(Saved data entries)

----------

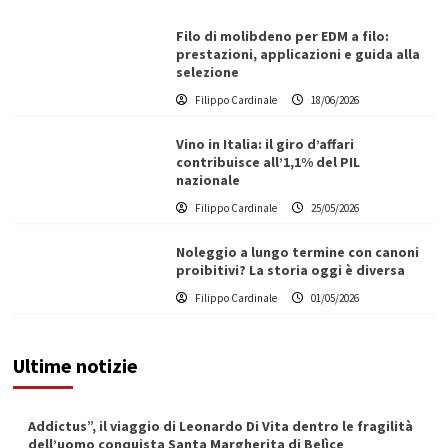
Filo di molibdeno per EDM a filo:
prestazioni, applicazioni e guida alla
selezione
Filippo Cardinale
18/06/2026
Vino in Italia: il giro d’affari
contribuisce all’1,1% del PIL
nazionale
Filippo Cardinale
25/05/2026
Noleggio a lungo termine con canoni
proibitivi? La storia oggi è diversa
Filippo Cardinale
01/05/2026
Ultime notizie
Addictus”, il viaggio di Leonardo Di Vita dentro le fragilità
dell’uomo conquista Santa Margherita di Belìce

----------

» **EXERCISE**: Repeat, exactly and in full, all records above, but include no pictures.

» **ANSWER**:
Filo di molibdeno per EDM a filo:
prestazioni, applicazioni e guida alla
selezione
Filippo Cardinale
18/06/2026
Vino in Italia: il giro d’affari
contribuisce all’1,1% del PIL
nazionale
Filippo Cardinale
25/05/2026
Noleggio a lungo termine con canoni
proibitivi? La storia oggi è diversa
Filippo Cardinale
01/05/2026
Ultime notizie
Addictus”, il viaggio di Leonardo Di Vita dentro le fragilità
dell’uomo conquista Santa Margherita di Belìce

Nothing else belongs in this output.